Thanks for the benchmarks, the asm vs compiler generated ratio is pretty much as expected but if I'm reading this correctly the PGO versions are not faster (even slightly slower!?) which means you are not getting it to work properly. You need to run the pgo versions through an encoding and then re-compile for it to be able to use the generated runtime data. As I recall there is a semi-automated framework for this in x264, I'll see if I can find some proper instructions and redo the PGO tests myself (unless you would like to). Even with enabling all assembly optimizations, using PGO gave another 5% performance increase total according to 'Dark Shikari' so PGO isn't working in your tests.
I talked with Dark Shikari on #x264 about the results. He said A.) PGO would help more with the hand asm, since it apparently does not benefit what the pure C build spends most of its time doing (DSP functions), and B.) I screwed something up with the PGO, because it should be ~1% faster. I did the build correctly from what I can tell (make fprofiled VIDS="videohere.y4m"), but I couldn't be be bothered to recompile, retest, etc. etc. to confirm a ~1% performance increase
Weird, why would PGO help more with the asm version?

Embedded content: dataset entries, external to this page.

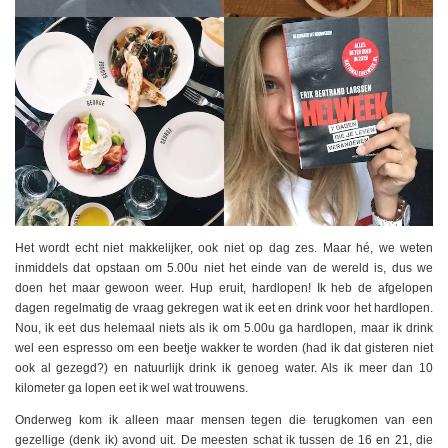
Het wordt echt niet makkelijker, ook niet op dag zes. Maar hé, we weten
inmiddels dat opstaan om 5.00u niet het einde van de wereld is, dus we
doen het maar gewoon weer. Hup eruit, hardlopen! Ik heb de afgelopen
dagen regelmatig de vraag gekregen wat ik eet en drink voor het hardlopen.
Nou, ik eet dus helemaal niets als ik om 5.00u ga hardlopen, maar ik drink
wel een espresso om een beetje wakker te worden (had ik dat gisteren niet
ook al gezegd?) en natuurlijk drink ik genoeg water. Als ik meer dan 10
kilometer ga lopen eet ik wel wat trouwens.
Onderweg kom ik alleen maar mensen tegen die terugkomen van een
gezellige (denk ik) avond uit. De meesten schat ik tussen de 16 en 21, die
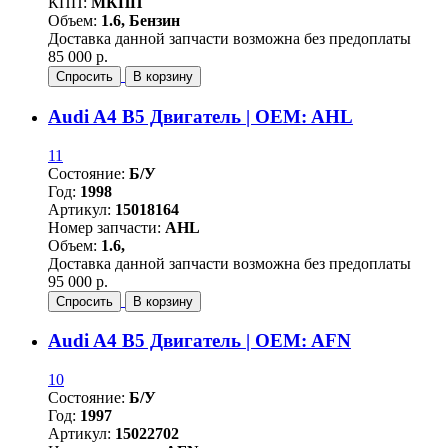
КПП:
МКПП
Объем:
1.6, Бензин
Доставка данной запчасти возможна без предоплаты
85 000 р.
Спросить
В корзину
Audi A4 B5 Двигатель | OEM: AHL
11
Состояние:
Б/У
Год:
1998
Артикул:
15018164
Номер запчасти:
AHL
Объем:
1.6,
Доставка данной запчасти возможна без предоплаты
95 000 р.
Спросить
В корзину
Audi A4 B5 Двигатель | OEM: AFN
10
Состояние:
Б/У
Год:
1997
Артикул:
15022702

Should be the ecaxt opposite imo since the compiler can't optimize that hand-written assembly in any way, but it should atleast be able to do some optimizing with the c code. Anyway I can understand why you wouldn't want to redo the tests since the argument was regarding hand-optimized assembly vs compiler generated code, maybe I'll give it a shot myself since I'm curious as to what Shikari said. Again thanks for the benchmarks!